==== SOURCE INFORMATION ====
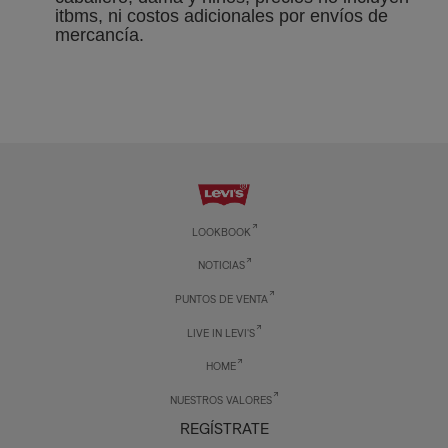
itbms, ni costos adicionales por envíos de
mercancía.
LOOKBOOK
NOTICIAS
PUNTOS DE VENTA
LIVE IN LEVI'S
HOME
NUESTROS VALORES
REGÍSTRATE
====
THE PROBLEM: Your answer must be an exact copy of the records above, with no pictures included.

ANSWER AREA:
itbms, ni costos adicionales por envíos de
mercancía.
LOOKBOOK
NOTICIAS
PUNTOS DE VENTA
LIVE IN LEVI'S
HOME
NUESTROS VALORES
REGÍSTRATE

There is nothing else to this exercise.